(Page segmentation data):
--
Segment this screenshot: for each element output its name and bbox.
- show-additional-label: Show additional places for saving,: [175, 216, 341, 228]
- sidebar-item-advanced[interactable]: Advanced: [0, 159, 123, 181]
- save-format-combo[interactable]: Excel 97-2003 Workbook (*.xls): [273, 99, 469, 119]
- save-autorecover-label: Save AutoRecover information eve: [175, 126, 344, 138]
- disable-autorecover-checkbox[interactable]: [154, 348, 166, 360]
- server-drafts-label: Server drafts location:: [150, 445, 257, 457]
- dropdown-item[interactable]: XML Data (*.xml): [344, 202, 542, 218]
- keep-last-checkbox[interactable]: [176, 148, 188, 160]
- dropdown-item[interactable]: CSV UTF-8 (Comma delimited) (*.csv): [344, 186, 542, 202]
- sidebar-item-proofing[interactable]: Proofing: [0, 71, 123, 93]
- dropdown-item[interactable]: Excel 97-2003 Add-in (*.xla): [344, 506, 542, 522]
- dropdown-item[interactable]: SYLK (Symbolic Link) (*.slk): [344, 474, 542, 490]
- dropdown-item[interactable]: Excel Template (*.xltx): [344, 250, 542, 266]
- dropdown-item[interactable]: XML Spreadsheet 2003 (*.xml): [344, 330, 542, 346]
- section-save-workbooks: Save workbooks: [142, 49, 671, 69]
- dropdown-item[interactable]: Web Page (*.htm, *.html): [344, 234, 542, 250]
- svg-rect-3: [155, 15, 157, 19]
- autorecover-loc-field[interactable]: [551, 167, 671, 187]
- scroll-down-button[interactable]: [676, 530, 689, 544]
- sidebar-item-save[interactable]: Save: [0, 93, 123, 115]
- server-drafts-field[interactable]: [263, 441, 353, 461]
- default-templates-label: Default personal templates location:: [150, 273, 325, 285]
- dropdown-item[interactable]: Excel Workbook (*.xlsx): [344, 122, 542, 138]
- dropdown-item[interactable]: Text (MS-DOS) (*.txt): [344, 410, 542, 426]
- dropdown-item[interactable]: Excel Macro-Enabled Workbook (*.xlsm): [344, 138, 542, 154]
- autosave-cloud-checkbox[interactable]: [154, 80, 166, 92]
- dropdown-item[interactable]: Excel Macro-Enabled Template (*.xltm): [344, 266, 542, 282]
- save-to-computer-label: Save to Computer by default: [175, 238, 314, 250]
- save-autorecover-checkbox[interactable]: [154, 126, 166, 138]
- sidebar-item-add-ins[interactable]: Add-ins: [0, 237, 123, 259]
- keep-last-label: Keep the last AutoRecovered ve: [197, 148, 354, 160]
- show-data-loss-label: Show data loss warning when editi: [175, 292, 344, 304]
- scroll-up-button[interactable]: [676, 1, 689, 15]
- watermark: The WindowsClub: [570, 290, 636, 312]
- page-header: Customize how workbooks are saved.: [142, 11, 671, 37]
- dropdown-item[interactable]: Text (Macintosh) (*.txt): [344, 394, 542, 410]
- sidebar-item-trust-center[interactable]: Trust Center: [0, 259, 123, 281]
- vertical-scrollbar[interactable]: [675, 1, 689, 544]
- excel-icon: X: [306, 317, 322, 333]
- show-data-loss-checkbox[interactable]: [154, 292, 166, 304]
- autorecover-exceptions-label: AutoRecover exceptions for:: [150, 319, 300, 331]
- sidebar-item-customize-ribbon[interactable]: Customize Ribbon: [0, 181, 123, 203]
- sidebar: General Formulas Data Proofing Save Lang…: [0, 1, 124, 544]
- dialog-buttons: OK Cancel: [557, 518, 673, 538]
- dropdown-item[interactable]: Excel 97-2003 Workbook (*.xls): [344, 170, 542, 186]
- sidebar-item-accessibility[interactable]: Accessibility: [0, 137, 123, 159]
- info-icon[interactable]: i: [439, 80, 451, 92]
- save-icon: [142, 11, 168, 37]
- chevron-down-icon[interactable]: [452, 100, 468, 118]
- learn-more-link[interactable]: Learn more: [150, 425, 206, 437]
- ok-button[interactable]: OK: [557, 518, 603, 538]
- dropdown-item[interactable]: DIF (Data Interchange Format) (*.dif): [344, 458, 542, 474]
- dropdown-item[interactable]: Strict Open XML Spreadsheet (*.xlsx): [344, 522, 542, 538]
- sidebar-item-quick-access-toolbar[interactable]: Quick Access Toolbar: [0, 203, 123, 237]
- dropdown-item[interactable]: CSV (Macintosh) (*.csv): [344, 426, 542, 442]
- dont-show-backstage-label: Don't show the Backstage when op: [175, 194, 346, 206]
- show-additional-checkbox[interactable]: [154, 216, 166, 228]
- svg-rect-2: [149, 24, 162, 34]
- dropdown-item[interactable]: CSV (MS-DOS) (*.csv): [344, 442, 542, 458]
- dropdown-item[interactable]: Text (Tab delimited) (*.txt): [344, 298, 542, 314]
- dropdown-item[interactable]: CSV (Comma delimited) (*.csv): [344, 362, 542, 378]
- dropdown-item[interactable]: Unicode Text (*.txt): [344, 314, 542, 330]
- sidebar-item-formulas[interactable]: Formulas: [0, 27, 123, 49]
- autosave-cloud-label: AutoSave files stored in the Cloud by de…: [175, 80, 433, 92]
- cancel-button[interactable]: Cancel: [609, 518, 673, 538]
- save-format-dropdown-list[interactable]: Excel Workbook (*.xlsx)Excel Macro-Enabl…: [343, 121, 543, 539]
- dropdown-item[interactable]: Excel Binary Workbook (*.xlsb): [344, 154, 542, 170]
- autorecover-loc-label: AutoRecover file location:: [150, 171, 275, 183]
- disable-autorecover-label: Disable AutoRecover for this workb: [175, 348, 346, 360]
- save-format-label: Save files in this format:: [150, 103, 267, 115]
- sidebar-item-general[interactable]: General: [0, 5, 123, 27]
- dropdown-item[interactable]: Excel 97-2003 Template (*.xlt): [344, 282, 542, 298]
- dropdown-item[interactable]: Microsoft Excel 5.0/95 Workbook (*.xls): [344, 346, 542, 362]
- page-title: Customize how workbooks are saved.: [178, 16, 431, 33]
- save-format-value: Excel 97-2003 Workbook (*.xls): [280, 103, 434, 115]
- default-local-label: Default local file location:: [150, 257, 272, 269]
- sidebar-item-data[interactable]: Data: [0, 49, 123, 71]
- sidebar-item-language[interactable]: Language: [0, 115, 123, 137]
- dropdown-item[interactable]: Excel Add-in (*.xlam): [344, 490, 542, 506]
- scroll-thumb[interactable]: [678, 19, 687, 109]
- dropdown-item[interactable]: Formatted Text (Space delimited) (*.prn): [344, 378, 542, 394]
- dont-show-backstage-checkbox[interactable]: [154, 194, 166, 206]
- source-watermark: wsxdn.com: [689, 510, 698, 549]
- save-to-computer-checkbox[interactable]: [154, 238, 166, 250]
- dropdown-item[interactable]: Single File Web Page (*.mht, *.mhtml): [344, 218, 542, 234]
--
(What the exercise asks):
Write the entries above out again. Match them exactly.

(Solution to the problem):
Segment this screenshot: for each element output its name and bbox.
- show-additional-label: Show additional places for saving,: [175, 216, 341, 228]
- sidebar-item-advanced[interactable]: Advanced: [0, 159, 123, 181]
- save-format-combo[interactable]: Excel 97-2003 Workbook (*.xls): [273, 99, 469, 119]
- save-autorecover-label: Save AutoRecover information eve: [175, 126, 344, 138]
- disable-autorecover-checkbox[interactable]: [154, 348, 166, 360]
- server-drafts-label: Server drafts location:: [150, 445, 257, 457]
- dropdown-item[interactable]: XML Data (*.xml): [344, 202, 542, 218]
- keep-last-checkbox[interactable]: [176, 148, 188, 160]
- dropdown-item[interactable]: CSV UTF-8 (Comma delimited) (*.csv): [344, 186, 542, 202]
- sidebar-item-proofing[interactable]: Proofing: [0, 71, 123, 93]
- dropdown-item[interactable]: Excel 97-2003 Add-in (*.xla): [344, 506, 542, 522]
- dropdown-item[interactable]: SYLK (Symbolic Link) (*.slk): [344, 474, 542, 490]
- dropdown-item[interactable]: Excel Template (*.xltx): [344, 250, 542, 266]
- dropdown-item[interactable]: XML Spreadsheet 2003 (*.xml): [344, 330, 542, 346]
- section-save-workbooks: Save workbooks: [142, 49, 671, 69]
- dropdown-item[interactable]: Web Page (*.htm, *.html): [344, 234, 542, 250]
- svg-rect-3: [155, 15, 157, 19]
- autorecover-loc-field[interactable]: [551, 167, 671, 187]
- scroll-down-button[interactable]: [676, 530, 689, 544]
- sidebar-item-save[interactable]: Save: [0, 93, 123, 115]
- server-drafts-field[interactable]: [263, 441, 353, 461]
- default-templates-label: Default personal templates location:: [150, 273, 325, 285]
- dropdown-item[interactable]: Excel Workbook (*.xlsx): [344, 122, 542, 138]
- dropdown-item[interactable]: Text (MS-DOS) (*.txt): [344, 410, 542, 426]
- dropdown-item[interactable]: Excel Macro-Enabled Workbook (*.xlsm): [344, 138, 542, 154]
- autosave-cloud-checkbox[interactable]: [154, 80, 166, 92]
- dropdown-item[interactable]: Excel Macro-Enabled Template (*.xltm): [344, 266, 542, 282]
- save-to-computer-label: Save to Computer by default: [175, 238, 314, 250]
- save-autorecover-checkbox[interactable]: [154, 126, 166, 138]
- sidebar-item-add-ins[interactable]: Add-ins: [0, 237, 123, 259]
- keep-last-label: Keep the last AutoRecovered ve: [197, 148, 354, 160]
- show-data-loss-label: Show data loss warning when editi: [175, 292, 344, 304]
- scroll-up-button[interactable]: [676, 1, 689, 15]
- watermark: The WindowsClub: [570, 290, 636, 312]
- page-header: Customize how workbooks are saved.: [142, 11, 671, 37]
- dropdown-item[interactable]: Text (Macintosh) (*.txt): [344, 394, 542, 410]
- sidebar-item-trust-center[interactable]: Trust Center: [0, 259, 123, 281]
- vertical-scrollbar[interactable]: [675, 1, 689, 544]
- excel-icon: X: [306, 317, 322, 333]
- show-data-loss-checkbox[interactable]: [154, 292, 166, 304]
- autorecover-exceptions-label: AutoRecover exceptions for:: [150, 319, 300, 331]
- sidebar-item-customize-ribbon[interactable]: Customize Ribbon: [0, 181, 123, 203]
- sidebar: General Formulas Data Proofing Save Lang…: [0, 1, 124, 544]
- dialog-buttons: OK Cancel: [557, 518, 673, 538]
- dropdown-item[interactable]: Excel 97-2003 Workbook (*.xls): [344, 170, 542, 186]
- sidebar-item-accessibility[interactable]: Accessibility: [0, 137, 123, 159]
- info-icon[interactable]: i: [439, 80, 451, 92]
- save-icon: [142, 11, 168, 37]
- chevron-down-icon[interactable]: [452, 100, 468, 118]
- learn-more-link[interactable]: Learn more: [150, 425, 206, 437]
- ok-button[interactable]: OK: [557, 518, 603, 538]
- dropdown-item[interactable]: DIF (Data Interchange Format) (*.dif): [344, 458, 542, 474]
- dropdown-item[interactable]: Strict Open XML Spreadsheet (*.xlsx): [344, 522, 542, 538]
- sidebar-item-quick-access-toolbar[interactable]: Quick Access Toolbar: [0, 203, 123, 237]
- dropdown-item[interactable]: CSV (Macintosh) (*.csv): [344, 426, 542, 442]
- dont-show-backstage-label: Don't show the Backstage when op: [175, 194, 346, 206]
- show-additional-checkbox[interactable]: [154, 216, 166, 228]
- svg-rect-2: [149, 24, 162, 34]
- dropdown-item[interactable]: CSV (MS-DOS) (*.csv): [344, 442, 542, 458]
- dropdown-item[interactable]: Text (Tab delimited) (*.txt): [344, 298, 542, 314]
- dropdown-item[interactable]: CSV (Comma delimited) (*.csv): [344, 362, 542, 378]
- dropdown-item[interactable]: Unicode Text (*.txt): [344, 314, 542, 330]
- sidebar-item-formulas[interactable]: Formulas: [0, 27, 123, 49]
- autosave-cloud-label: AutoSave files stored in the Cloud by de…: [175, 80, 433, 92]
- cancel-button[interactable]: Cancel: [609, 518, 673, 538]
- save-format-dropdown-list[interactable]: Excel Workbook (*.xlsx)Excel Macro-Enabl…: [343, 121, 543, 539]
- dropdown-item[interactable]: Excel Binary Workbook (*.xlsb): [344, 154, 542, 170]
- autorecover-loc-label: AutoRecover file location:: [150, 171, 275, 183]
- disable-autorecover-label: Disable AutoRecover for this workb: [175, 348, 346, 360]
- save-format-label: Save files in this format:: [150, 103, 267, 115]
- sidebar-item-general[interactable]: General: [0, 5, 123, 27]
- dropdown-item[interactable]: Excel 97-2003 Template (*.xlt): [344, 282, 542, 298]
- dropdown-item[interactable]: Microsoft Excel 5.0/95 Workbook (*.xls): [344, 346, 542, 362]
- page-title: Customize how workbooks are saved.: [178, 16, 431, 33]
- save-format-value: Excel 97-2003 Workbook (*.xls): [280, 103, 434, 115]
- default-local-label: Default local file location:: [150, 257, 272, 269]
- sidebar-item-data[interactable]: Data: [0, 49, 123, 71]
- sidebar-item-language[interactable]: Language: [0, 115, 123, 137]
- dropdown-item[interactable]: Excel Add-in (*.xlam): [344, 490, 542, 506]
- scroll-thumb[interactable]: [678, 19, 687, 109]
- dropdown-item[interactable]: Formatted Text (Space delimited) (*.prn): [344, 378, 542, 394]
- dont-show-backstage-checkbox[interactable]: [154, 194, 166, 206]
- source-watermark: wsxdn.com: [689, 510, 698, 549]
- save-to-computer-checkbox[interactable]: [154, 238, 166, 250]
- dropdown-item[interactable]: Single File Web Page (*.mht, *.mhtml): [344, 218, 542, 234]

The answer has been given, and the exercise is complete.